Dugaan Manipulasi Amdal dan Perpanjangan SHP oleh Oknum Camat, SBI Desak Penegak Hukum Usut Tuntas

Dugaan Manipulasi Amdal dan Perpanjangan SHP oleh Oknum Camat, SBI Desak Penegak Hukum Usut Tuntas



 CIREBON — Dugaan keterlibatan oknum Camat Gempol dalam manipulasi dokumen terkait analisis mengenai dampak lingkungan (Amdal) dan perpanjangan Surat Hak Pengelolaan (SHP) PT Indocement Tunggal Prakarsa Tbk menuai sorotan. Pemimpin Redaksi Sahabat Bhayangkara Indonesia (SBI), Agung Sulistio, mengecam keras tindakan yang dinilai mencederai integritas aparatur negara dan transparansi pemerintahan desa.

Informasi yang diperoleh SBI menyebutkan, Camat Gempol bersama tim legal PT Indocement mendatangi kediaman Subhan, Kuwu Desa Palimanan Barat. Dalam pertemuan itu, mereka membawa dokumen berjudul “Peningkatan Produksi dan Amdal” dengan dalih hasil rapat daring bersama desa-desa lain. Penggunaan istilah tersebut diduga menjadi cara untuk mendorong penandatanganan dokumen tanpa penjelasan mendetail terkait implikasi hukumnya.

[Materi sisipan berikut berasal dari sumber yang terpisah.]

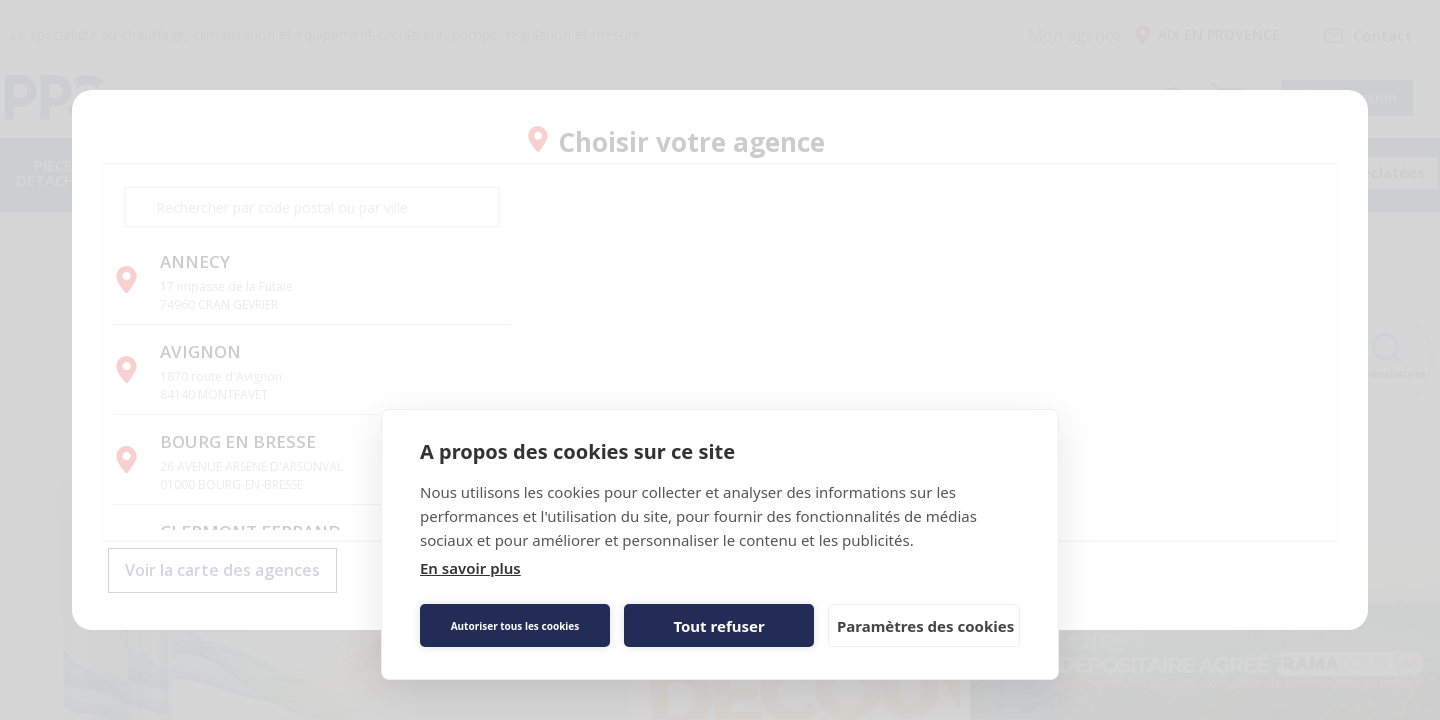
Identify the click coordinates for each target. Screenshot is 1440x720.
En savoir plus (470, 568)
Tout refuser (718, 626)
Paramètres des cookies (925, 626)
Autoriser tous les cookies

Beberapa waktu setelah pertemuan tersebut, Subhan mendengar kabar bahwa PT Indocement telah memperpanjang SHP tanpa sepengetahuan pihak desa. Merasa janggal, ia kemudian menghubungi Camat Gempol untuk meminta klarifikasi. Namun, tanggapan camat justru memicu kecurigaan lantaran mengarah pada pertemuan tertutup di Rumah Makan Kharisma, dengan permintaan agar Subhan hadir seorang diri.

Mencium adanya kejanggalan, Subhan memutuskan membawa saksi, yaitu H. Mustani, untuk memastikan proses pertemuan berlangsung terbuka dan objektif. Langkah ini memunculkan dugaan kuat adanya upaya tekanan dan ketidaktransparanan dalam proses administratif yang seharusnya melibatkan musyawarah desa.

Dari perspektif hukum pertanahan, setiap perpanjangan SHP wajib merujuk pada Undang-Undang Pokok Agraria dan peraturan pelaksanaannya, serta melibatkan persetujuan masyarakat atau pemerintah desa sebagai pemilik kewenangan wilayah. Jika terbukti terdapat manipulasi dokumen atau penyalahgunaan wewenang, unsur pelanggaran pidana sebagaimana diatur dalam Undang-Undang Tindak Pidana Korupsi (Tipikor) dapat terpenuhi. Selain itu, indikasi maladministrasi membuka ruang bagi Ombudsman RI untuk melakukan pemeriksaan lebih lanjut.

“Praktik seperti ini tidak bisa dibiarkan. Kami mendesak aparat penegak hukum, baik kepolisian, kejaksaan, maupun KPK bila diperlukan, untuk turun tangan menyelidiki indikasi rekayasa dokumen dan potensi gratifikasi,” ujar Agung dalam keterangannya.

Agung menambahkan, proses penyusunan Amdal dan peningkatan produksi perusahaan harus dilakukan secara terbuka melalui mekanisme resmi, bukan melalui tekanan tersembunyi atau manipulasi administratif. Menurutnya, pengawasan publik menjadi kunci untuk mencegah praktik penyalahgunaan kewenangan yang merugikan masyarakat desa.

SBI juga mendorong Ombudsman RI agar segera menindaklanjuti laporan ini demi menjaga integritas pemerintahan lokal. Jika terbukti ada intimidasi, manipulasi, atau pelanggaran etik oleh aparat kecamatan maupun pihak perusahaan, langkah hukum harus ditempuh tanpa kompromi.

“Kasus ini menjadi pengingat bahwa pengelolaan sumber daya alam tidak boleh dilakukan dengan cara-cara terselubung. Negara wajib hadir melindungi kepentingan rakyat di atas kepentingan korporasi,” tegas Agung.